Abstract: In smoking behaviour studies, Cigarette Counts Per Day (CPD) are aggregated such as 0, one pack, two packs, etc. Analysis of such count data is a challenge, owing to its reporting bias and difficulty in estimating its appropriate distribution. In this study, we set forth to identify genetic variants, such as Single Nucleotide Polymorphisms (SNPs), that correlate with aggregated count data, such as CPD. We first reviewed the existing approaches, in which the aggregated count data is a dependent variable and the SNP is an ordinal independent variable.
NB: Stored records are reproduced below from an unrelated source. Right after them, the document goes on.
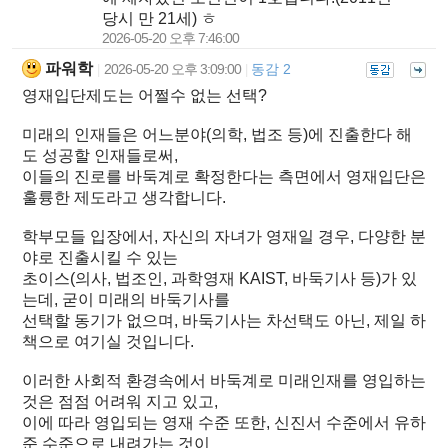
당시 만 21세) ㅎ
2026-05-20 오후 7:46:00
파워학
2026-05-20 오후 3:09:00
동감 2
|
|
영재입단제도는 어쩔수 없는 선택?
미래의 인재들은 어느분야(의학, 법조 등)에 진출한다 해
도 성공할 인재들로써,
이들의 진로를 바둑계로 확정한다는 측면에서 영재입단은
훌륭한 제도라고 생각합니다.
학부모들 입장에서, 자신의 자녀가 영재일 경우, 다양한 분
야로 진출시킬 수 있는
초이스(의사, 법조인, 과학영재 KAIST, 바둑기사 등)가 있
는데, 굳이 미래의 바둑기사를
선택할 동기가 없으며, 바둑기사는 차선택도 아닌, 제일 하
책으로 여기실 것입니다.
이러한 사회적 환경속에서 바둑계로 미래인재를 영입하는
것은 점점 어려워 지고 있고,
이에 따라 영입되는 영재 수준 또한, 신진서 수준에서 유하
준 수준으로 내려가는 것이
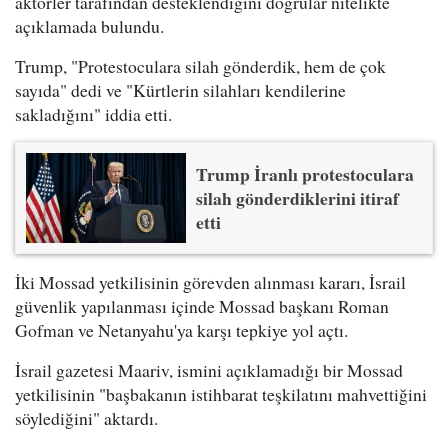
aktörler tarafından desteklendiğini doğrular nitelikte
açıklamada bulundu.
Trump, "Protestoculara silah gönderdik, hem de çok
sayıda" dedi ve "Kürtlerin silahları kendilerine
sakladığını" iddia etti.
Trump İranlı protestoculara
silah gönderdiklerini itiraf
etti
İki Mossad yetkilisinin görevden alınması kararı, İsrail
güvenlik yapılanması içinde Mossad başkanı Roman
Gofman ve Netanyahu'ya karşı tepkiye yol açtı.
İsrail gazetesi Maariv, ismini açıklamadığı bir Mossad
yetkilisinin "başbakanın istihbarat teşkilatını mahvettiğini
söylediğini" aktardı.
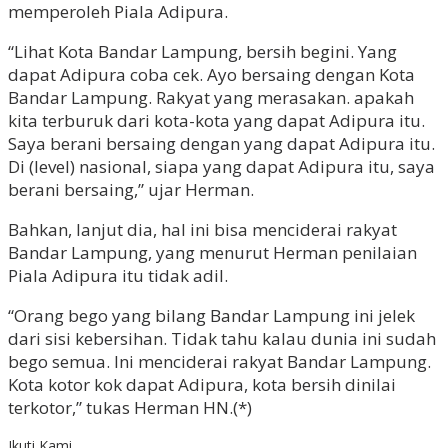
memperoleh Piala Adipura.
“Lihat Kota Bandar Lampung, bersih begini. Yang
dapat Adipura coba cek. Ayo bersaing dengan Kota
Bandar Lampung. Rakyat yang merasakan. apakah
kita terburuk dari kota-kota yang dapat Adipura itu.
Saya berani bersaing dengan yang dapat Adipura itu.
Di (level) nasional, siapa yang dapat Adipura itu, saya
berani bersaing,” ujar Herman.
Bahkan, lanjut dia, hal ini bisa menciderai rakyat
Bandar Lampung, yang menurut Herman penilaian
Piala Adipura itu tidak adil.
“Orang bego yang bilang Bandar Lampung ini jelek
dari sisi kebersihan. Tidak tahu kalau dunia ini sudah
bego semua. Ini menciderai rakyat Bandar Lampung.
Kota kotor kok dapat Adipura, kota bersih dinilai
terkotor,” tukas Herman HN.(*)
Ikuti Kami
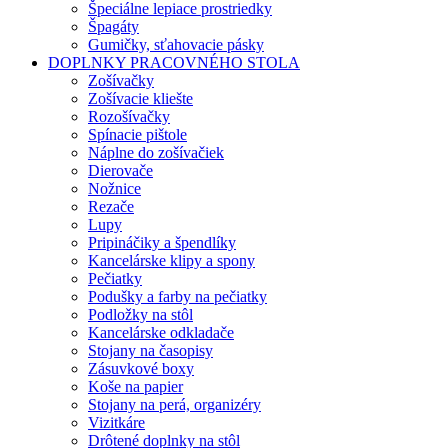
Špeciálne lepiace prostriedky
Špagáty
Gumičky, sťahovacie pásky
DOPLNKY PRACOVNÉHO STOLA
Zošívačky
Zošívacie kliešte
Rozošívačky
Spínacie pištole
Náplne do zošívačiek
Dierovače
Nožnice
Rezače
Lupy
Pripináčiky a špendlíky
Kancelárske klipy a spony
Pečiatky
Podušky a farby na pečiatky
Podložky na stôl
Kancelárske odkladače
Stojany na časopisy
Zásuvkové boxy
Koše na papier
Stojany na perá, organizéry
Vizitkáre
Drôtené doplnky na stôl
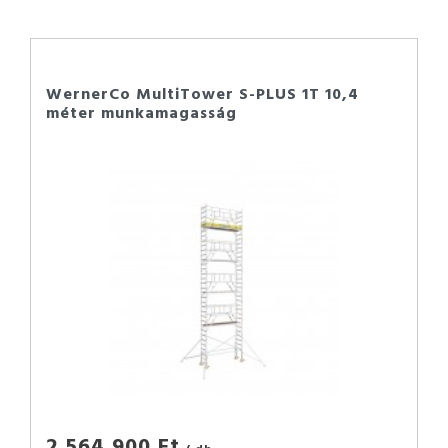
WernerCo MultiTower S-PLUS 1T 10,4
méter munkamagasság
2 564 900 Ft
/ db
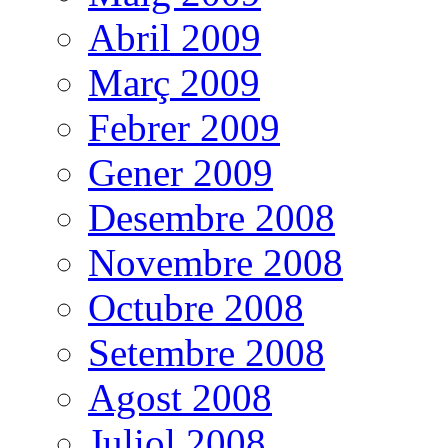
Abril 2009
Març 2009
Febrer 2009
Gener 2009
Desembre 2008
Novembre 2008
Octubre 2008
Setembre 2008
Agost 2008
Juliol 2008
We then considered a calibration model in which the SNP is the ordinal dependent variable and the aggregated count data is the independent variable. This calibration modelling approach becomes robust to accommodate distributional assumptions of count data. We applied our robust calibration modelling approach to CPD data from the Korean Association Resource project data of 4183 male samples. Through simulation studies, we investigated the performance of the proposed method for comparison to other competing approaches.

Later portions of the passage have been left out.